We would NEVER take them to a fancy place.
Our kids are also very well-behaved. They would never be allowed to throw food or stand up and hang over the other booth or scream and yell or run around. I know what you are talking about; I have seen it myself…BUT…it is the fault of the parents for not making the kids behave.

But, also, how do you expect kids how to learn to behave in a restaurant unless they actually get to go to a restaurant once in awhile? Yes, the parents need to make kids behave, but I also see horrible brats all over; in the mall, the grocery store, the movie theater.

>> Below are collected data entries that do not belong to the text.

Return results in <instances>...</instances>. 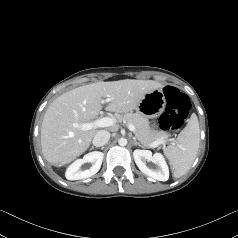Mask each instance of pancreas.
<instances>
[{
  "mask_svg": "<svg viewBox=\"0 0 238 238\" xmlns=\"http://www.w3.org/2000/svg\"><path fill=\"white\" fill-rule=\"evenodd\" d=\"M116 119L119 122L132 124L135 126L136 138L146 147L158 140H163L168 137V134L163 131H152L149 127V121L146 117L136 113L117 114Z\"/></svg>",
  "mask_w": 238,
  "mask_h": 238,
  "instance_id": "obj_1",
  "label": "pancreas"
}]
</instances>
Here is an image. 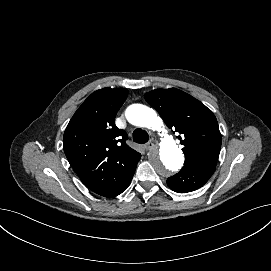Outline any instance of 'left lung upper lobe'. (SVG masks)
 Here are the masks:
<instances>
[{"mask_svg": "<svg viewBox=\"0 0 271 271\" xmlns=\"http://www.w3.org/2000/svg\"><path fill=\"white\" fill-rule=\"evenodd\" d=\"M165 124L178 136L185 154L184 167H216L221 149V134L215 115L191 95L176 89H155L145 94Z\"/></svg>", "mask_w": 271, "mask_h": 271, "instance_id": "1", "label": "left lung upper lobe"}]
</instances>
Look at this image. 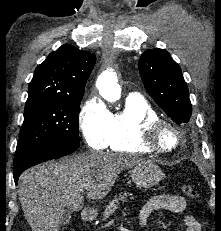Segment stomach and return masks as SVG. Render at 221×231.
Listing matches in <instances>:
<instances>
[{
	"label": "stomach",
	"instance_id": "obj_1",
	"mask_svg": "<svg viewBox=\"0 0 221 231\" xmlns=\"http://www.w3.org/2000/svg\"><path fill=\"white\" fill-rule=\"evenodd\" d=\"M131 178L138 187L149 188L161 182L164 173L152 161H141L132 167ZM96 213H94L95 217Z\"/></svg>",
	"mask_w": 221,
	"mask_h": 231
}]
</instances>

We were in Burger King a few months ago and this little girl, maybe 18 months or so, was being a terrible brat, screaming and crying, she only wanted to eat french fries, wanted to go in the PlayPlace, but the parents were trying to get her to eat her hamburger, but mostly they were yelling at each other to shut her up. The dad was yelling at the mom to make her stop, the mom was yelling at the dad to make her stop…it was awful. She was also drinking tons of Coke. Just my opinion, but little kids like that don’t need the sugar and caffeine. The dad kept saying, “She always does this when we go out and it’s your fault”. The mom was also very pregnant. I could only think that these were people who should not have had kids. They had no idea how to discipline their kid. That little girl obviously ruled the home. I would NEVER let my kids act like that. They know better.